John O’Brien has an essay in Context 14 asking the question “Why are there so few literary translations published each year in the United States,and what can be done about this cultural travesty?” His answer (and as always I welcome comments from readers better able than I to evaluate it) is that translations wind up costing publishers a fair amount of money ($15,000 to $25,000 according to him), and the only realistic way to change things is for foreign governments to subsidize them:
Foreign governments should significantly subsidize the translation and publication of literary books from their languages into English. If France, for instance, designated as little as one million dollars annually for literary translations (translation costs, plus all the other expenses I’ve cited above), that would result in at least forty works—perhaps as many as sixty—of French literature being translated. And let’s assume the Germans, Italians, Swedes, Belgians, Spaniards (who have an interesting practice, I should point out, of awarding small translation subsidies that they then never pay for!), Portuguese, Austrians, Swiss, and Russians did the same; that would be 400 translations per year. And at that level of support and through marketing ingenuity made possible by that support, readership problems begin to diminish; there may never be an enormous readership for foreign literature in the United States, but five to ten thousand people starts to seem plausible, even if the books have to be given away to libraries and classrooms. And these numbers mean a total potential reading audience of two to four million each year.

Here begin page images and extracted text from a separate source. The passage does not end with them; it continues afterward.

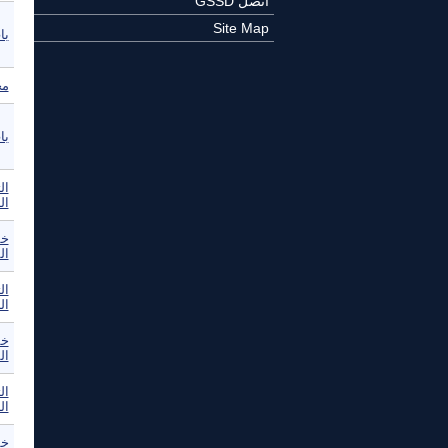
اتصل GSSD
Site Map
با
مج
با
ال
خم
ال
ال
خم
ال
ال
خم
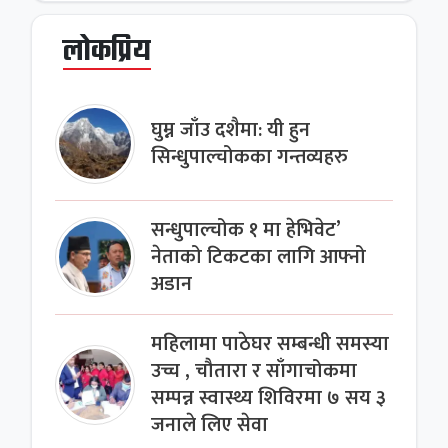
लोकप्रिय
घुम्न जाँउ दशैमा: यी हुन
सिन्धुपाल्चोकका गन्तव्यहरु
सन्धुपाल्चोक १ मा हेभिवेट’
नेताको टिकटका लागि आफ्नो
अडान
महिलामा पाठेघर सम्बन्धी समस्या
उच्च , चौतारा र साँगाचोकमा
सम्पन्न स्वास्थ्य शिविरमा ७ सय ३
जनाले लिए सेवा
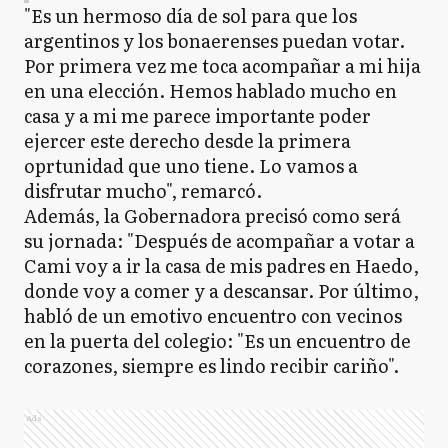
"Es un hermoso día de sol para que los
argentinos y los bonaerenses puedan votar.
Por primera vez me toca acompañar a mi hija
en una elección. Hemos hablado mucho en
casa y a mi me parece importante poder
ejercer este derecho desde la primera
oprtunidad que uno tiene. Lo vamos a
disfrutar mucho", remarcó.
Además, la Gobernadora precisó como será
su jornada: "Después de acompañar a votar a
Cami voy a ir la casa de mis padres en Haedo,
donde voy a comer y a descansar. Por último,
habló de un emotivo encuentro con vecinos
en la puerta del colegio: "Es un encuentro de
corazones, siempre es lindo recibir cariño".
Ads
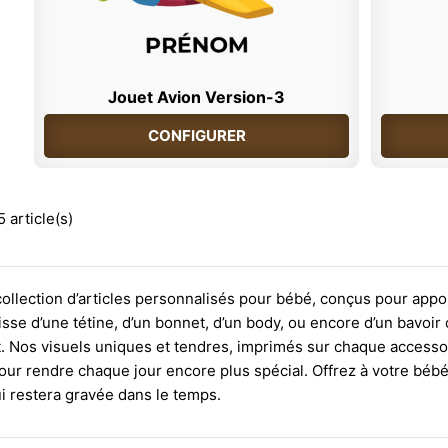
Jouet Avion Version-3
CONFIGURER
 article(s)
ollection d’articles personnalisés pour bébé, conçus pour app
agisse d’une tétine, d’un bonnet, d’un body, ou encore d’un bavo
. Nos visuels uniques et tendres, imprimés sur chaque accessoi
our rendre chaque jour encore plus spécial. Offrez à votre béb
i restera gravée dans le temps.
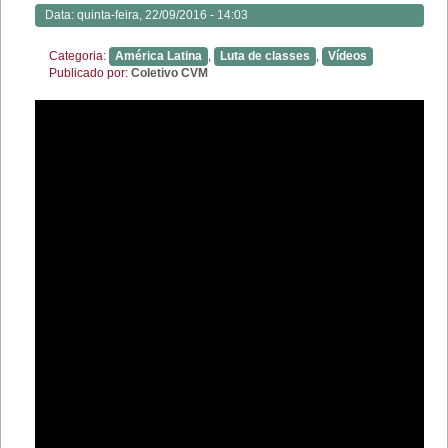
Data:
quinta-feira, 22/09/2016 - 14:03
Categoria:
América Latina
,
Luta de classes
,
Vídeos
Publicado por:
Coletivo CVM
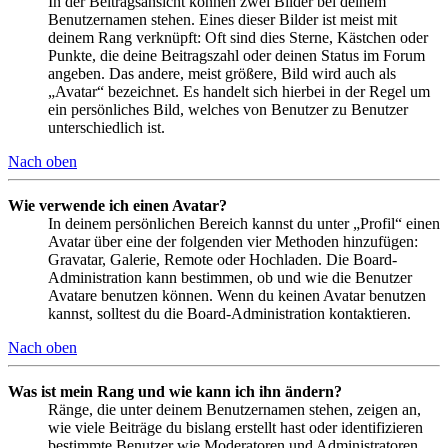
In der Beitragsansicht können zwei Bilder bei deinem
Benutzernamen stehen. Eines dieser Bilder ist meist mit
deinem Rang verknüpft: Oft sind dies Sterne, Kästchen oder
Punkte, die deine Beitragszahl oder deinen Status im Forum
angeben. Das andere, meist größere, Bild wird auch als
„Avatar“ bezeichnet. Es handelt sich hierbei in der Regel um
ein persönliches Bild, welches von Benutzer zu Benutzer
unterschiedlich ist.
Nach oben
Wie verwende ich einen Avatar?
In deinem persönlichen Bereich kannst du unter „Profil“ einen
Avatar über eine der folgenden vier Methoden hinzufügen:
Gravatar, Galerie, Remote oder Hochladen. Die Board-
Administration kann bestimmen, ob und wie die Benutzer
Avatare benutzen können. Wenn du keinen Avatar benutzen
kannst, solltest du die Board-Administration kontaktieren.
Nach oben
Was ist mein Rang und wie kann ich ihn ändern?
Ränge, die unter deinem Benutzernamen stehen, zeigen an,
wie viele Beiträge du bislang erstellt hast oder identifizieren
bestimmte Benutzer wie Moderatoren und Administratoren.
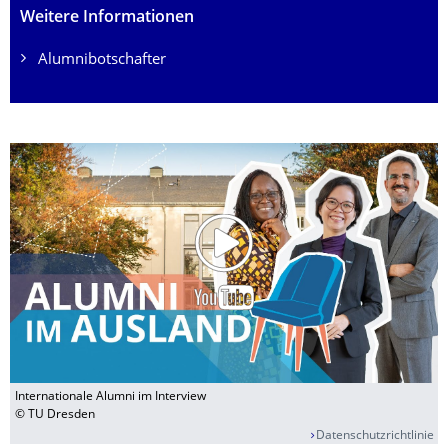
Weitere Informationen
Alumnibotschafter
Internationale Alumni im Interview
© TU Dresden
Datenschutzrichtlinie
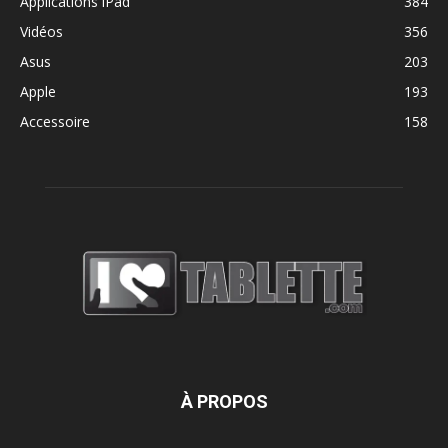
Applications iPad
384
Vidéos
356
Asus
203
Apple
193
Accessoire
158
À PROPOS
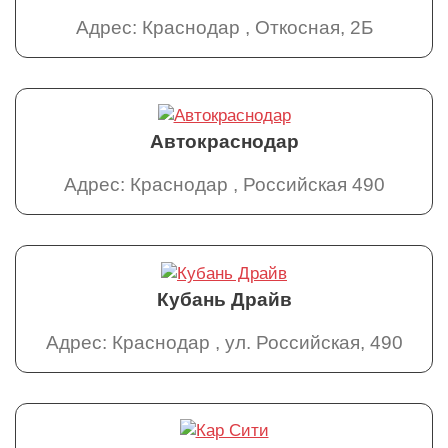
Адрес: Краснодар , Откосная, 2Б
Автокраснодар
Адрес: Краснодар , Российская 490
Кубань Драйв
Адрес: Краснодар , ул. Российская, 490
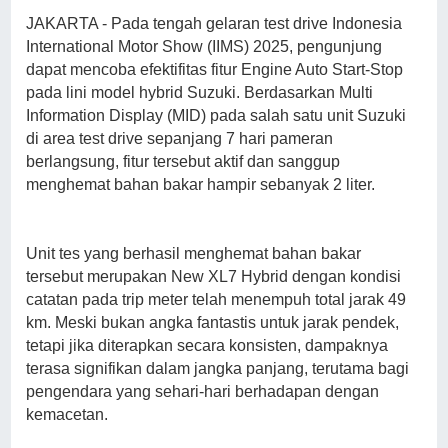
JAKARTA - Pada tengah gelaran test drive Indonesia
International Motor Show (IIMS) 2025, pengunjung
dapat mencoba efektifitas fitur Engine Auto Start-Stop
pada lini model hybrid Suzuki. Berdasarkan Multi
Information Display (MID) pada salah satu unit Suzuki
di area test drive sepanjang 7 hari pameran
berlangsung, fitur tersebut aktif dan sanggup
menghemat bahan bakar hampir sebanyak 2 liter.
Unit tes yang berhasil menghemat bahan bakar
tersebut merupakan New XL7 Hybrid dengan kondisi
catatan pada trip meter telah menempuh total jarak 49
km. Meski bukan angka fantastis untuk jarak pendek,
tetapi jika diterapkan secara konsisten, dampaknya
terasa signifikan dalam jangka panjang, terutama bagi
pengendara yang sehari-hari berhadapan dengan
kemacetan.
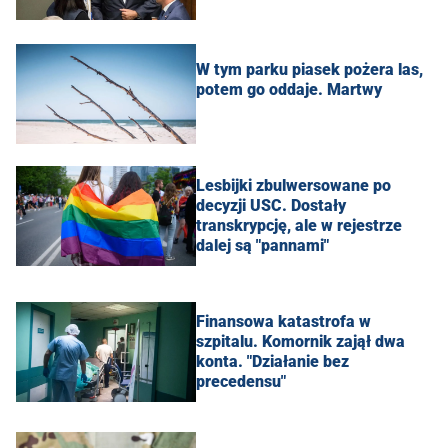
W tym parku piasek pożera las,
potem go oddaje. Martwy
Lesbijki zbulwersowane po
decyzji USC. Dostały
transkrypcję, ale w rejestrze
dalej są "pannami"
Finansowa katastrofa w
szpitalu. Komornik zajął dwa
konta. "Działanie bez
precedensu"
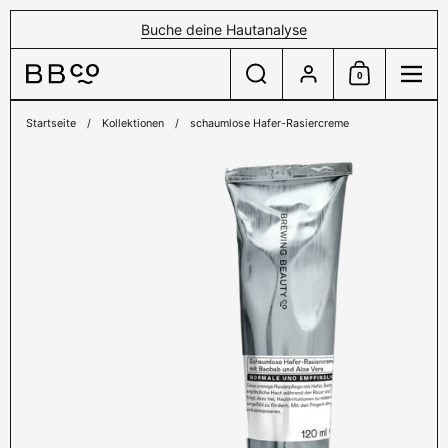
Zum Inhalt springen
Buche deine Hautanalyse
Suche
Konto
0
Einkaufswagen
Menü
Startseite
/
Kollektionen
/
schaumlose Hafer-Rasiercreme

But not only don’t foreign governments like this solution, they do not even like helping an American publisher or editor travel to their countries to find books to be translated. A strange national pride seems to emerge when such requests are made, and the national pride dictates that Americans should be humbled by the opportunity to spend a few thousand dollars to travel to their countries in order to find books on which they can then lose thousands and thousands of more dollars. In short, foreign government officials, as well as publishers, have made an art out of moaning, and this moan apparently for them takes the place of the literary art that never makes its way to the United States.